• **Task goal**
Leave out every picture and set down, exactly, the lines below from the one holding "New Year! New Skills!" up to and including the one holding "you have King".

Collection entries:
--------------------------------------------------

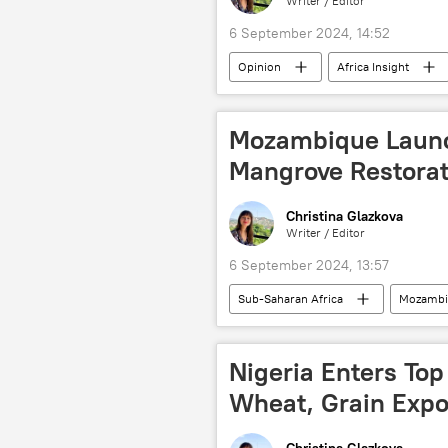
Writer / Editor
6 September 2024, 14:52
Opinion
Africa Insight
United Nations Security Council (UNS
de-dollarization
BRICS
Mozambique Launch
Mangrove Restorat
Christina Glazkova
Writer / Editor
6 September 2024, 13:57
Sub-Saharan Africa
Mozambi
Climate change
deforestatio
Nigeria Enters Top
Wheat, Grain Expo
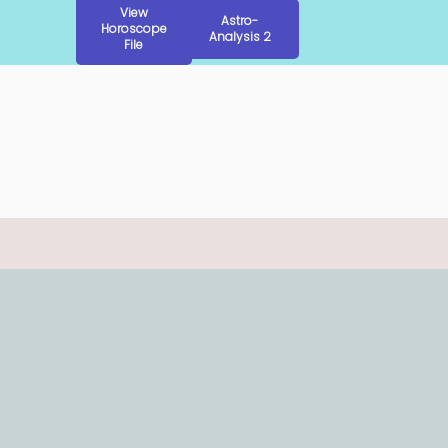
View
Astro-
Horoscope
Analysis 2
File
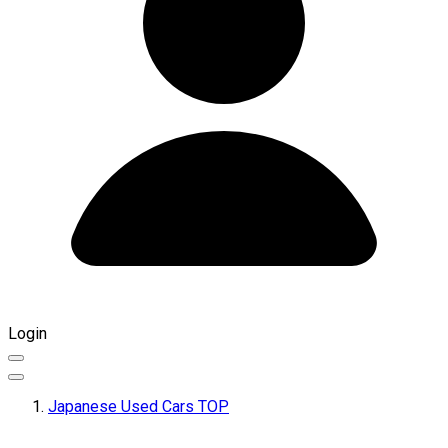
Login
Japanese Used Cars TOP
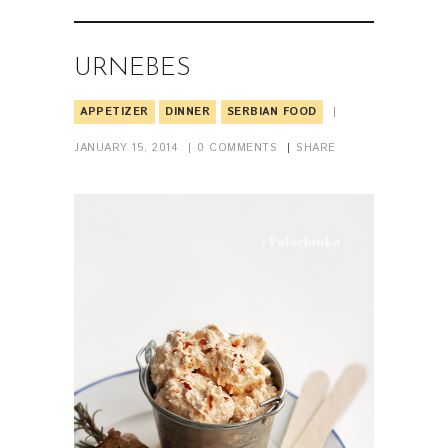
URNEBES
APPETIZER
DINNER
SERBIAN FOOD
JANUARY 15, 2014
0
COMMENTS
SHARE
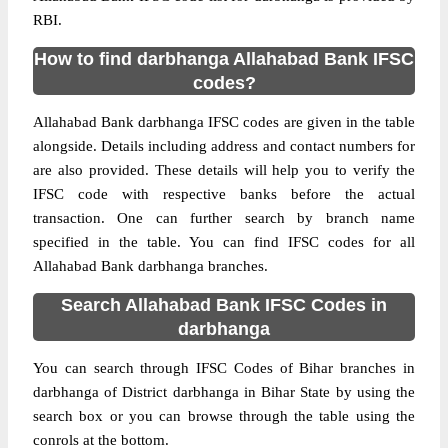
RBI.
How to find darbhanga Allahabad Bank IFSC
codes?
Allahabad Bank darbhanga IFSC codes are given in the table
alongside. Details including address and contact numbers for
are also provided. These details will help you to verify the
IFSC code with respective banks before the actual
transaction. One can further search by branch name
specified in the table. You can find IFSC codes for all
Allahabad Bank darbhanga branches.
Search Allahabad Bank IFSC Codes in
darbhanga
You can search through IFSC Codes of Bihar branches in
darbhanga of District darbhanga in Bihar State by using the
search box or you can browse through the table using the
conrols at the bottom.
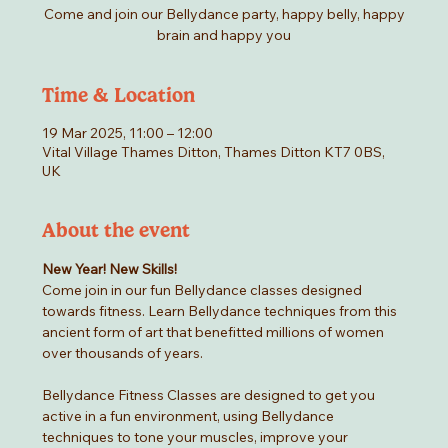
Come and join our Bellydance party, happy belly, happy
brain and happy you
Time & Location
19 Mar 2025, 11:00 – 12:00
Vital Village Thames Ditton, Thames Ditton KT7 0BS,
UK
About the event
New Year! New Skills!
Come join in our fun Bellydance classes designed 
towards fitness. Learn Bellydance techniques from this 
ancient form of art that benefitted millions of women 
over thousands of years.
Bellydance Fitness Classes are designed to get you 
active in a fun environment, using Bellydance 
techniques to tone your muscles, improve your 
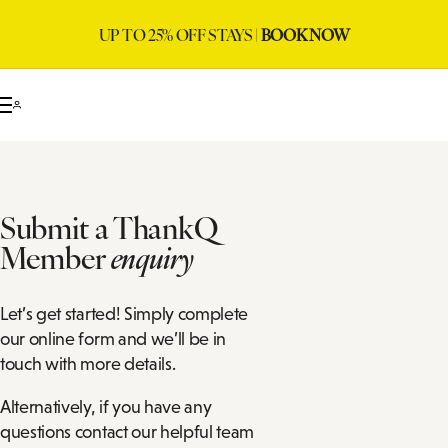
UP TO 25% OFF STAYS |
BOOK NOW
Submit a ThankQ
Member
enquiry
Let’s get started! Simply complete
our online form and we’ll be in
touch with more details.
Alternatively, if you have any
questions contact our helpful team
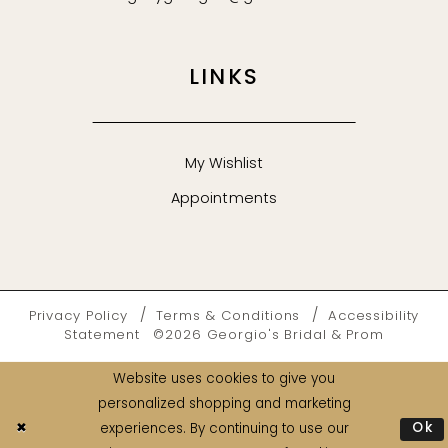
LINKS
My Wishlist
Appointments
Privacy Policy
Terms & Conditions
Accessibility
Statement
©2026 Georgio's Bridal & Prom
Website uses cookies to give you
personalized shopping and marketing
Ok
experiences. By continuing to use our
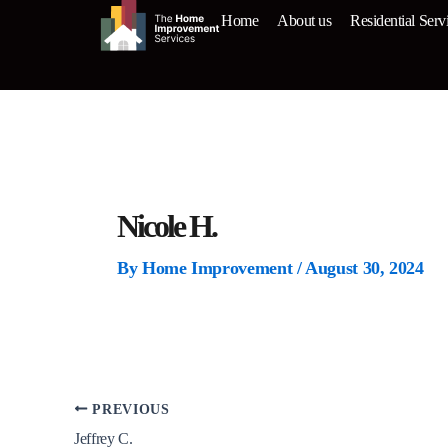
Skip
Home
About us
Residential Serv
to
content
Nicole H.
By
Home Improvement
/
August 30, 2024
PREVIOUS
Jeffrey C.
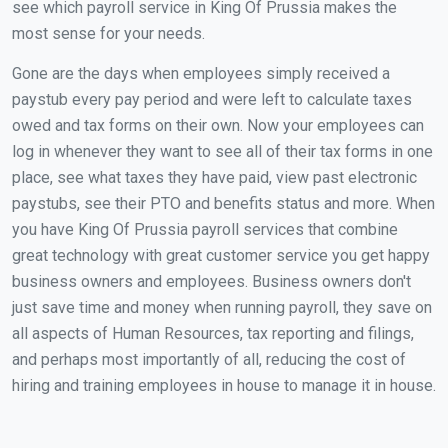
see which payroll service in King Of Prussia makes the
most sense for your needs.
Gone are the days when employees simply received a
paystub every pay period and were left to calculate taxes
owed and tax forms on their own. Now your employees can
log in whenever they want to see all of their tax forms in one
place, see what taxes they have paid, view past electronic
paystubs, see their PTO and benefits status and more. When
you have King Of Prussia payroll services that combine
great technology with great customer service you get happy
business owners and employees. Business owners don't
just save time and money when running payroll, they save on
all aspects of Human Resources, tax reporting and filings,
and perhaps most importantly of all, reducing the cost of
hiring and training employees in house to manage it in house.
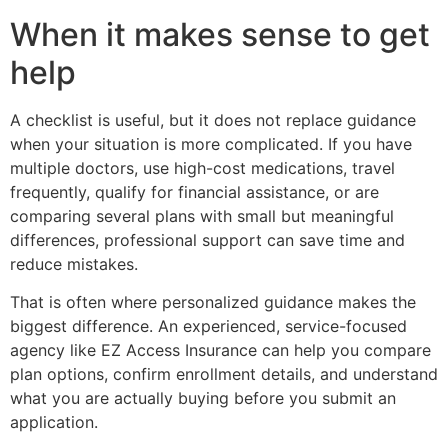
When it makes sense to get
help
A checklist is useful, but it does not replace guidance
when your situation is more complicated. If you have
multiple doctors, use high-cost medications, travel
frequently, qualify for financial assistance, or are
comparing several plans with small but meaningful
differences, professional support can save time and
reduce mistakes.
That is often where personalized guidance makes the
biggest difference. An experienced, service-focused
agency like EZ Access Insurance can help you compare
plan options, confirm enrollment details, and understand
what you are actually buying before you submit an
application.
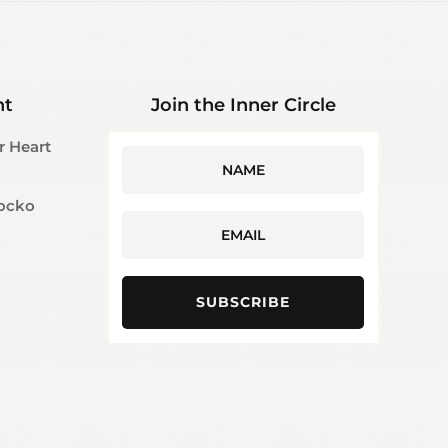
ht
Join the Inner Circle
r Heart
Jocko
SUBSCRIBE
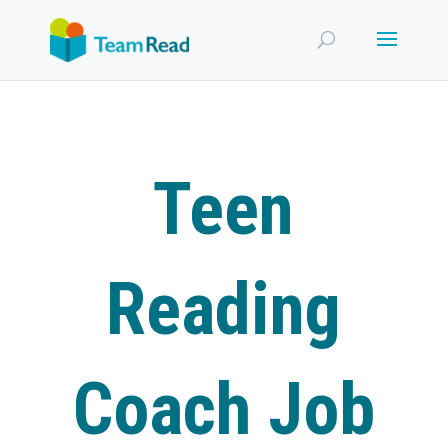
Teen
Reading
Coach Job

--------------------------------------------------

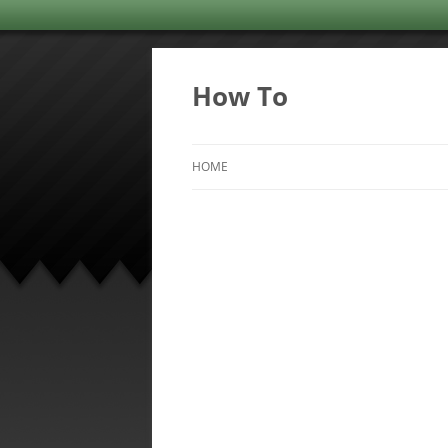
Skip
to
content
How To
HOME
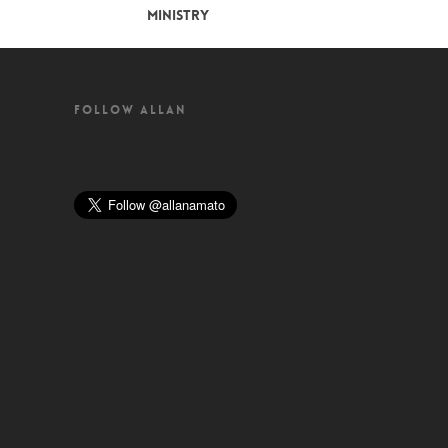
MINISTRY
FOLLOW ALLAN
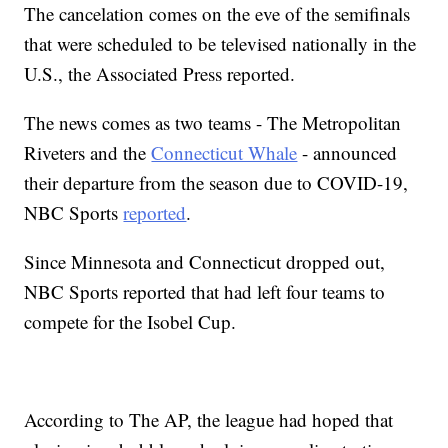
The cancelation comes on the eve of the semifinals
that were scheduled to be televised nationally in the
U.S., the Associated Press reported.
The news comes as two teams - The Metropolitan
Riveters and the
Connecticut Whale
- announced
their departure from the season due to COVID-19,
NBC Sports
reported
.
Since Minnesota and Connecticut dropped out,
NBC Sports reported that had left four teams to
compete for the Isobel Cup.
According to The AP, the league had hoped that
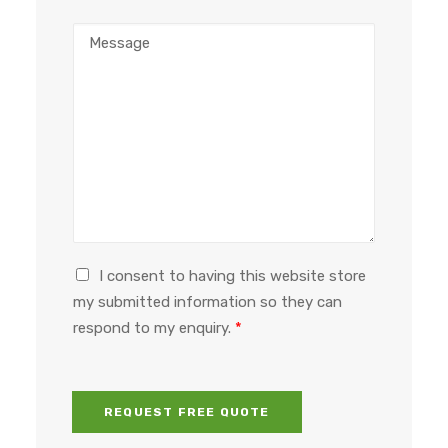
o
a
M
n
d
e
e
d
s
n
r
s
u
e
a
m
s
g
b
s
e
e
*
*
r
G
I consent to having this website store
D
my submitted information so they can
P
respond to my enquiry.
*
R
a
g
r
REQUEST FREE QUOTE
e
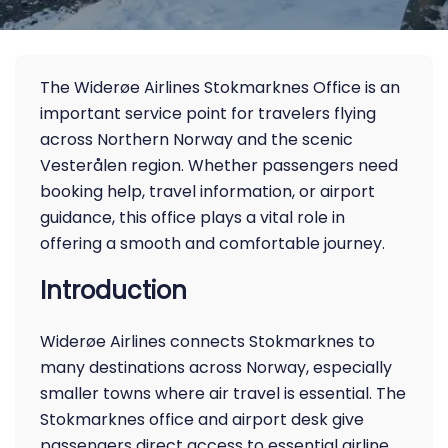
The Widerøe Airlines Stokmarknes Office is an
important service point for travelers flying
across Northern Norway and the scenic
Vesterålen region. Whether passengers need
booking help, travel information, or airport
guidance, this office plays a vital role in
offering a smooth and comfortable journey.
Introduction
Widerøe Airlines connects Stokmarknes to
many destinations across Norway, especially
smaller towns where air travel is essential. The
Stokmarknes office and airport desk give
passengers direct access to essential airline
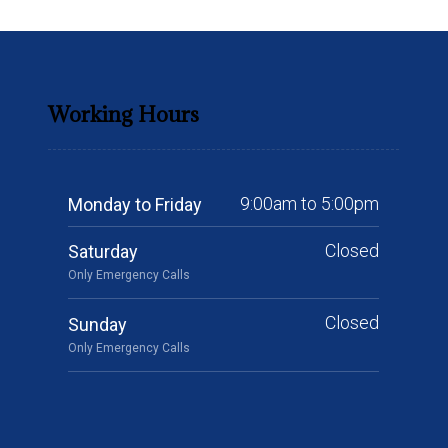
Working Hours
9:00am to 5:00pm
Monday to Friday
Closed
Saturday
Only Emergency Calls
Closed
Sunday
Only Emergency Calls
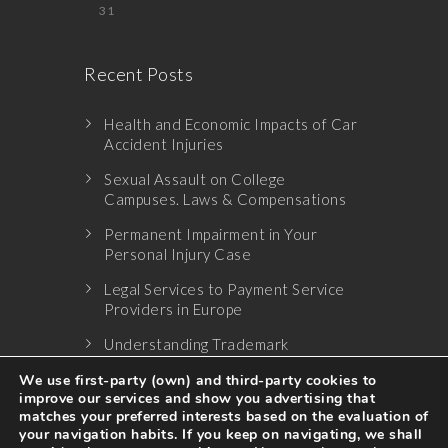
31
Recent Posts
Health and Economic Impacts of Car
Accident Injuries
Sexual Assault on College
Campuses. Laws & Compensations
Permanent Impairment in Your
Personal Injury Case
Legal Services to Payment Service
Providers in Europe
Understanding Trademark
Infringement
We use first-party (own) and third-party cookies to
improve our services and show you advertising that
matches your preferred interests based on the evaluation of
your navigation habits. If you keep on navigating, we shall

--------------------------------------------------

• **Task solution**
New Year! New Skills!
Come join in our fun Bellydance classes designed 
towards fitness. Learn Bellydance techniques from this 
ancient form of art that benefitted millions of women 
over thousands of years.
Bellydance Fitness Classes are designed to get you 
active in a fun environment, using Bellydance 
techniques to tone your muscles, improve your 
UP TO 25% OFF STAYS |
BOOK NOW
Submit a ThankQ
Member
enquiry
Let’s get started! Simply complete
our online form and we’ll be in
touch with more details.
Alternatively, if you have any
questions contact our helpful team
LINKS
My Wishlist
Appointments
Privacy Policy
Terms & Conditions
Accessibility
Statement
©2026 Georgio's Bridal & Prom
Website uses cookies to give you
personalized shopping and marketing
Ok
experiences. By continuing to use our
Skip
Home
About us
Residential Serv
to
content
Nicole H.
By
Home Improvement
/
August 30, 2024
PREVIOUS
Jeffrey C.
see which payroll service in King Of Prussia makes the
most sense for your needs.
Gone are the days when employees simply received a
paystub every pay period and were left to calculate taxes
owed and tax forms on their own. Now your employees can
log in whenever they want to see all of their tax forms in one
place, see what taxes they have paid, view past electronic
paystubs, see their PTO and benefits status and more. When
you have King Of Prussia payroll services that combine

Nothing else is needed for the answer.